For more information watch “Small language models with Google AI Edge” talk.
For more advanced generative AI use cases, such as complex reasoning tasks, analyzing large amounts of data, processing audio or video, or generating images, you can use larger models from the Gemini Flash and Gemini Pro families, and Imagen running in the cloud. These models are well suited for scenarios requiring advanced capabilities or multimodal inputs and outputs. And since the AI inference runs in the cloud any Android device with an internet connection is supported. They are easy to integrate into your Android app by using Firebase AI Logic, which provides a simplified, secure way to access these capabilities without managing your own backend. Its SDK also includes support for conversational AI experiences using the Gemini Live API or generating custom contextual visual assets with Imagen. To learn more, check out our sample on GitHub and watch "Enhance your Android app with Gemini Pro and Flash, and Imagen" session.
These powerful AI capabilities can also be brought to life in immersive Android XR experiences. You can find corresponding documentation, samples and the technical session: "The future is now, with Compose and AI on Android XR".

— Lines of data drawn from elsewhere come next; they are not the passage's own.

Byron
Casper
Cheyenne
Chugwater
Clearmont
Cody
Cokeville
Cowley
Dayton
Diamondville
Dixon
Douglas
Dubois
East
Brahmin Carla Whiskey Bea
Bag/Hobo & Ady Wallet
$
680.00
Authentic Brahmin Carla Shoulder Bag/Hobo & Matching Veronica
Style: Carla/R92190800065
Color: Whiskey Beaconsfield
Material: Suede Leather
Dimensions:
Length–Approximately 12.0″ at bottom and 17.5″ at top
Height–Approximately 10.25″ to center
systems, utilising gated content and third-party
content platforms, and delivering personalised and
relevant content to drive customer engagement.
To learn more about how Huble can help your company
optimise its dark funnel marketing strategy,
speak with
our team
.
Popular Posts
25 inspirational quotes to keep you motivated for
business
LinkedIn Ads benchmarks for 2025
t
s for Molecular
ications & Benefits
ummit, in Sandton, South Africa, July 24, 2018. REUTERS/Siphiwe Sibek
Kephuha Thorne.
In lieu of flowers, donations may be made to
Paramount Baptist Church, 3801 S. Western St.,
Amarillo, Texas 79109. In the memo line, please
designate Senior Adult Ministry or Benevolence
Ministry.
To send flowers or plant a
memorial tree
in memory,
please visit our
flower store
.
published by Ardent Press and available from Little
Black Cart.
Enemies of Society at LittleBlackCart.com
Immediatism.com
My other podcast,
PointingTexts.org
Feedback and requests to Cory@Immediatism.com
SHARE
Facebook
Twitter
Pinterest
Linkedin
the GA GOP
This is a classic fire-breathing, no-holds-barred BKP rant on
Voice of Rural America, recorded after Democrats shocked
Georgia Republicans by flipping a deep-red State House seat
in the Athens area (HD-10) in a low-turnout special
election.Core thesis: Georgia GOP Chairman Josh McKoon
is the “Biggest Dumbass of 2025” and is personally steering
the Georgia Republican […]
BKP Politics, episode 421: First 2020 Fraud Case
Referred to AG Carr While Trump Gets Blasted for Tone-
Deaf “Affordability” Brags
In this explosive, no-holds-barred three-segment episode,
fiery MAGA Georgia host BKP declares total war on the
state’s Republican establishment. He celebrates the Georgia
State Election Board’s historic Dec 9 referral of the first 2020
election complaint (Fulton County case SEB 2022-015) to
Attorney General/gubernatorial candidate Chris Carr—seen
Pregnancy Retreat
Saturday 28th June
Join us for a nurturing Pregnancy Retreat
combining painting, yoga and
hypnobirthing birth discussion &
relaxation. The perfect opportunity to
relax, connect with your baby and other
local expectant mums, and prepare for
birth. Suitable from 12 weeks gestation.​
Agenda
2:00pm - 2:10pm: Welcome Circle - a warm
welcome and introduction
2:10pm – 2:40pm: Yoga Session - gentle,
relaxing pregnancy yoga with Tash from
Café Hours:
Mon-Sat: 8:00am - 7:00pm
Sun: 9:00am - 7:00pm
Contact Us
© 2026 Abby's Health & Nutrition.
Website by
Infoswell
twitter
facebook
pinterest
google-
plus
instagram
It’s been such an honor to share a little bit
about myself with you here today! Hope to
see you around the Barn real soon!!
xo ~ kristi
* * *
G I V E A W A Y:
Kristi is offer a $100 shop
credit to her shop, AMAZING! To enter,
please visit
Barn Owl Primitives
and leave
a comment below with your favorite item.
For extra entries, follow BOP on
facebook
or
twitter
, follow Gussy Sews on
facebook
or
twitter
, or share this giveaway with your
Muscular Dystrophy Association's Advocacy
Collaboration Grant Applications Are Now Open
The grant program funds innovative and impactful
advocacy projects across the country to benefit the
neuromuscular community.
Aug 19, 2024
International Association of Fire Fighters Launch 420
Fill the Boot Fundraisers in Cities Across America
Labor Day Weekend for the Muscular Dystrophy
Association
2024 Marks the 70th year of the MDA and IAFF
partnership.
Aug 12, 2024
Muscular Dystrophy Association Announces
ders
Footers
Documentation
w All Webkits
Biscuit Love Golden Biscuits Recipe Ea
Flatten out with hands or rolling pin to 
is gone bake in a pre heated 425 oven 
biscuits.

We released a new open source app, Androidify, to help developers build AI-driven Android experiences using Gemini APIs, ML Kit, Jetpack Compose, CameraX, Navigation 3, and adaptive design. Users can create personalized Android bot with Gemini and Imagen via the Firebase AI Logic SDK. Additionally, it incorporates ML Kit pose detection to detect a person in the camera viewfinder. The full code sample is available on GitHub for exploration and inspiration. Discover additional AI examples in our Android AI Sample Catalog.
Choosing the right Gemini model depends on understanding your specific needs and the model's capabilities, including modality, complexity, context window, offline capability, cost, and device reach. To explore these considerations further and see all our announcements in action, check out the AI on Android at I/O ‘25 playlist on YouTube and check out our documentation.
We are excited to see what you will build with the power of Gemini!